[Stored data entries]
==============================

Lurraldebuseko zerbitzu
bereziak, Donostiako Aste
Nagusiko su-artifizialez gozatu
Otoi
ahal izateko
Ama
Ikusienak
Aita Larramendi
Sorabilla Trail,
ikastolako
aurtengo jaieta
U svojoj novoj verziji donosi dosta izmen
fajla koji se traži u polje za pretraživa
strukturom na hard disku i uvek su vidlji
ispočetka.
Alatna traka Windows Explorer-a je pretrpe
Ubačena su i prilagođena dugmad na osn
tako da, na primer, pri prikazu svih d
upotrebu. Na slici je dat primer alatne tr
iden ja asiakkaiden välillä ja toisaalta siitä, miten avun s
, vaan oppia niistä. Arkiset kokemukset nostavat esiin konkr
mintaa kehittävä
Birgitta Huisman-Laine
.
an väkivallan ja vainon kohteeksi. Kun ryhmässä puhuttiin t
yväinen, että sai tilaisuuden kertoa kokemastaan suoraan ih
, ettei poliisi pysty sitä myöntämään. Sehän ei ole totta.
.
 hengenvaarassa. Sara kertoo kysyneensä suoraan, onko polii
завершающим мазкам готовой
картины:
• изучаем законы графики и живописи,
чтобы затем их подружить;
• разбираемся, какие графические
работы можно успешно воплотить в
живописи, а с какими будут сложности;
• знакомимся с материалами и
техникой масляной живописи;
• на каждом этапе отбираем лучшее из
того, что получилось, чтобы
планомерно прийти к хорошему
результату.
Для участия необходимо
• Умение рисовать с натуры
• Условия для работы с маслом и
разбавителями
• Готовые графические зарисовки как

==============================

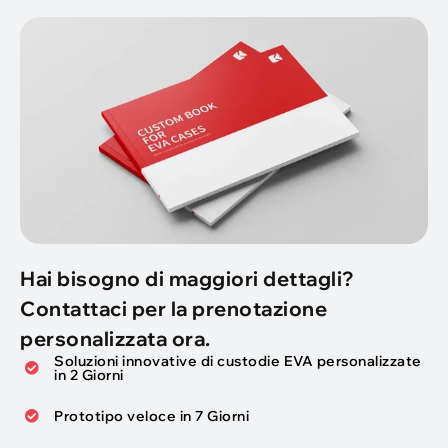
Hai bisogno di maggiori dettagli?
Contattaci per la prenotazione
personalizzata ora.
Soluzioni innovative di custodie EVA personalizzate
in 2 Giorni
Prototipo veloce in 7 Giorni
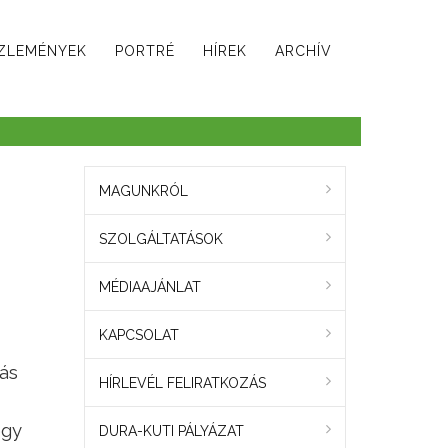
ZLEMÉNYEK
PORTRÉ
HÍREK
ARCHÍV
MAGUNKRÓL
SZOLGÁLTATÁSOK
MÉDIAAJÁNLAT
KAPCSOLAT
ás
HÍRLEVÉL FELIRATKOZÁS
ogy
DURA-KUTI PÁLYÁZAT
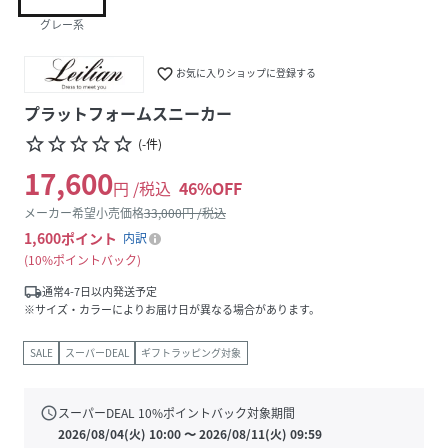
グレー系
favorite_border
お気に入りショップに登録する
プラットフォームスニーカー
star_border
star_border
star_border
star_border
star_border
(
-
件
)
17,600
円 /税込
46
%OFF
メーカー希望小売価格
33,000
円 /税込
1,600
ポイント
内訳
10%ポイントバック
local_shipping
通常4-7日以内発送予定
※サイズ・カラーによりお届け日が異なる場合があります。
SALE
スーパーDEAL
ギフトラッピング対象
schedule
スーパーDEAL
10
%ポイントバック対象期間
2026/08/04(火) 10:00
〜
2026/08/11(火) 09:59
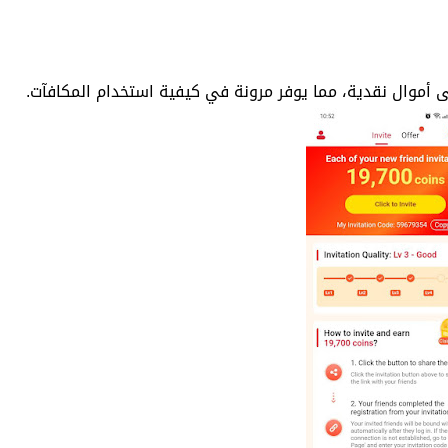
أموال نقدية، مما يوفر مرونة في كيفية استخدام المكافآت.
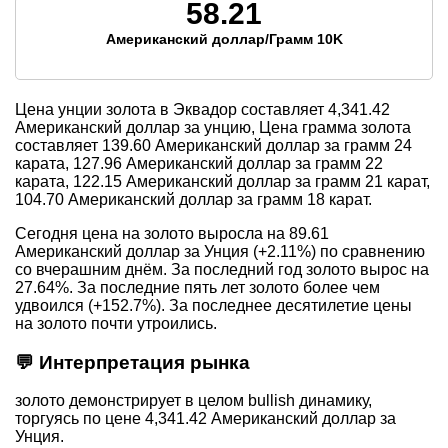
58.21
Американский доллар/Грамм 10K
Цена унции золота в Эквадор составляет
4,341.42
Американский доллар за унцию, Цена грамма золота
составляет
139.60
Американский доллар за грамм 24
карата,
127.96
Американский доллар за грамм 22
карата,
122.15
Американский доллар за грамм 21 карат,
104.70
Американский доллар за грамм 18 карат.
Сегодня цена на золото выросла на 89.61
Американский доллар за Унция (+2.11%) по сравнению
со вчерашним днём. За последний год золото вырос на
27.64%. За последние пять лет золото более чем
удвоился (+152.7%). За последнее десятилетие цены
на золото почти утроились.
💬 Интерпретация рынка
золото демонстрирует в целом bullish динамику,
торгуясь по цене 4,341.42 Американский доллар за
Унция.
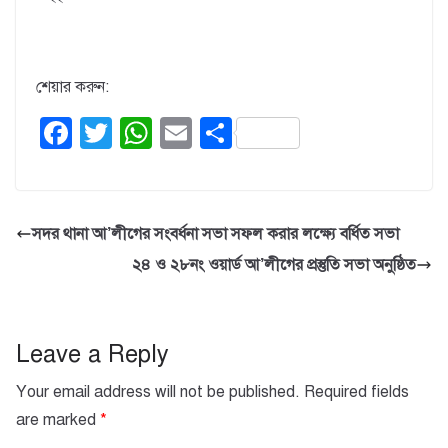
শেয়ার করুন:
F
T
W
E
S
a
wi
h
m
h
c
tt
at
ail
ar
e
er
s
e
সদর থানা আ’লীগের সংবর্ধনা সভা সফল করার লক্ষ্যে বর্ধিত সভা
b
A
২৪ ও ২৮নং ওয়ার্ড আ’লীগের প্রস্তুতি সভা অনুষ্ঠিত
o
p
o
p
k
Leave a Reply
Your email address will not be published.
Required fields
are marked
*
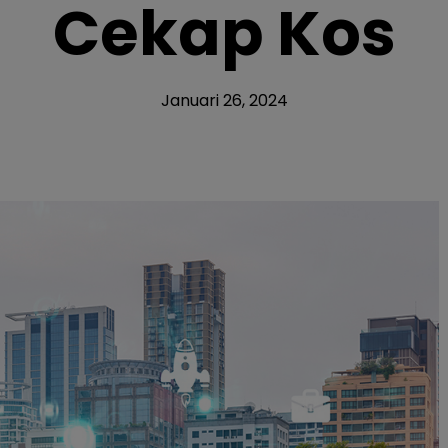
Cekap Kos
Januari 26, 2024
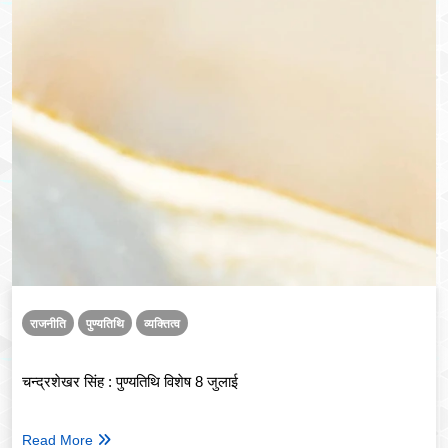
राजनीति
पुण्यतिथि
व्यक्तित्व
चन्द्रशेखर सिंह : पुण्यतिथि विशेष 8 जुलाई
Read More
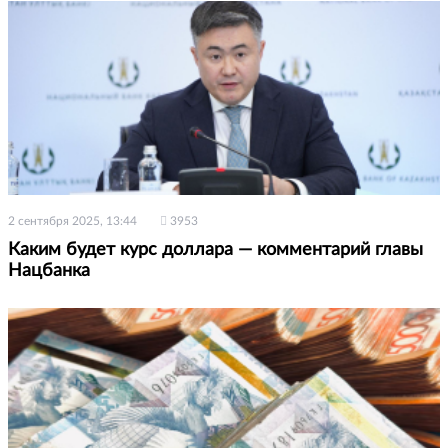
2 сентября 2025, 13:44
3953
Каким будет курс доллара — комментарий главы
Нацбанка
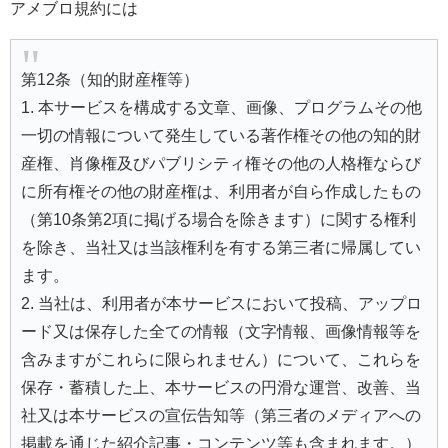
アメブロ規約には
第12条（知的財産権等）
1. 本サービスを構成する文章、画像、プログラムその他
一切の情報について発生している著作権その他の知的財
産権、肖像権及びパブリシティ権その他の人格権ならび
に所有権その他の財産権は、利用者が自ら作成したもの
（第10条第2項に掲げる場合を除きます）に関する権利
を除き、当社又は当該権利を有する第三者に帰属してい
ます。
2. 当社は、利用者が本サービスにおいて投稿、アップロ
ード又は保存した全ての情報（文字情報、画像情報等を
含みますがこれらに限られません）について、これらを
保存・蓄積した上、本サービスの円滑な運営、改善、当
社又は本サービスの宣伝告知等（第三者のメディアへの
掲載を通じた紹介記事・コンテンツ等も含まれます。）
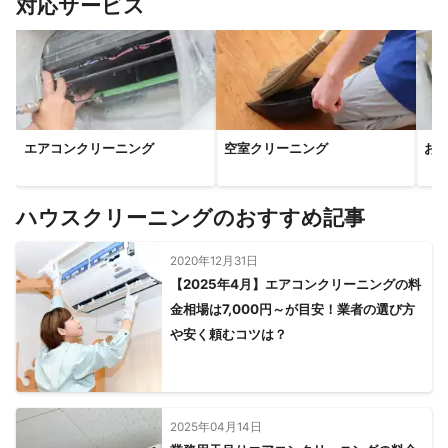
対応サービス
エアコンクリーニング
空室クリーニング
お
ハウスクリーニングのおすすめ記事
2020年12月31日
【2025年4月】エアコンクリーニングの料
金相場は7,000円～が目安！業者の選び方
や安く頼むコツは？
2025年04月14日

==============================

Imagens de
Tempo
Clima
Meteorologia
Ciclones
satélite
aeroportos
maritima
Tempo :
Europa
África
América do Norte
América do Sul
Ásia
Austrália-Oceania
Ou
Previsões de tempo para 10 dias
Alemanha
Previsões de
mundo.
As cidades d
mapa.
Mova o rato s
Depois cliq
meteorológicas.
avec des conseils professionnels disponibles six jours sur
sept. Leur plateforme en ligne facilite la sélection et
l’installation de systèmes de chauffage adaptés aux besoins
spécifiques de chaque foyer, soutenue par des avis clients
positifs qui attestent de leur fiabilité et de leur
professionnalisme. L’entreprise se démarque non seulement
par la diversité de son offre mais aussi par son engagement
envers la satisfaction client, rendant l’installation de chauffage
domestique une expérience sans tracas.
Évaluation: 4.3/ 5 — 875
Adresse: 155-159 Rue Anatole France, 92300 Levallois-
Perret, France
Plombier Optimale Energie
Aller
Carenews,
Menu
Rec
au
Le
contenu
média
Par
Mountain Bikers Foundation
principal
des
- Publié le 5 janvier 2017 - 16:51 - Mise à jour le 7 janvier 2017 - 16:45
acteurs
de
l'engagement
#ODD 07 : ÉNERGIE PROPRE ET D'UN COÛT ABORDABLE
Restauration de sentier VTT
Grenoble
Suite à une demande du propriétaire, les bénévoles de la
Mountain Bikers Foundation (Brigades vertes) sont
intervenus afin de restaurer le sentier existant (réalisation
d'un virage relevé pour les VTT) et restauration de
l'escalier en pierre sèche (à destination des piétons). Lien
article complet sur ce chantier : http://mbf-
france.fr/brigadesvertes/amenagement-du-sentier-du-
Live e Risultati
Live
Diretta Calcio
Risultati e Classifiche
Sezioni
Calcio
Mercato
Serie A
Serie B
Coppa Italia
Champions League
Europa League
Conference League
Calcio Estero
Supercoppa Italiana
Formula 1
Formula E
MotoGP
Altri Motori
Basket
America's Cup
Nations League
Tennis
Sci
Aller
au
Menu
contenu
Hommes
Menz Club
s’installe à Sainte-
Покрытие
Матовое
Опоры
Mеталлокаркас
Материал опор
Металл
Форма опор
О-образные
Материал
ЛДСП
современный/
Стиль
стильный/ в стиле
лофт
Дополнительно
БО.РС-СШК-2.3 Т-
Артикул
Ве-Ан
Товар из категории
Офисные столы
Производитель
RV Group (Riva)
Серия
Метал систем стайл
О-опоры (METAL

==============================

:: ABOUT THIS TASK ::
The line holding "সদর থানা আ’লীগের" starts the copy and the line holding "2025年04月14日" ends it. Repeat those two lines above and all between them exactly, leaving out pictures.

:: SOLUTION BELOW ::
সদর থানা আ’লীগের সংবর্ধনা সভা সফল করার লক্ষ্যে বর্ধিত সভা
b
A
২৪ ও ২৮নং ওয়ার্ড আ’লীগের প্রস্তুতি সভা অনুষ্ঠিত
o
p
o
p
k
Leave a Reply
Your email address will not be published.
Required fields
are marked
*
Cekap Kos
Januari 26, 2024
राजनीति
पुण्यतिथि
व्यक्तित्व
चन्द्रशेखर सिंह : पुण्यतिथि विशेष 8 जुलाई
Read More
2 сентября 2025, 13:44
3953
Каким будет курс доллара — комментарий главы
Нацбанка
アメブロ規約には
第12条（知的財産権等）
1. 本サービスを構成する文章、画像、プログラムその他
一切の情報について発生している著作権その他の知的財
産権、肖像権及びパブリシティ権その他の人格権ならび
に所有権その他の財産権は、利用者が自ら作成したもの
（第10条第2項に掲げる場合を除きます）に関する権利
を除き、当社又は当該権利を有する第三者に帰属してい
ます。
2. 当社は、利用者が本サービスにおいて投稿、アップロ
ード又は保存した全ての情報（文字情報、画像情報等を
含みますがこれらに限られません）について、これらを
保存・蓄積した上、本サービスの円滑な運営、改善、当
社又は本サービスの宣伝告知等（第三者のメディアへの
掲載を通じた紹介記事・コンテンツ等も含まれます。）
対応サービス
エアコンクリーニング
空室クリーニング
お
ハウスクリーニングのおすすめ記事
2020年12月31日
【2025年4月】エアコンクリーニングの料
金相場は7,000円～が目安！業者の選び方
や安く頼むコツは？
2025年04月14日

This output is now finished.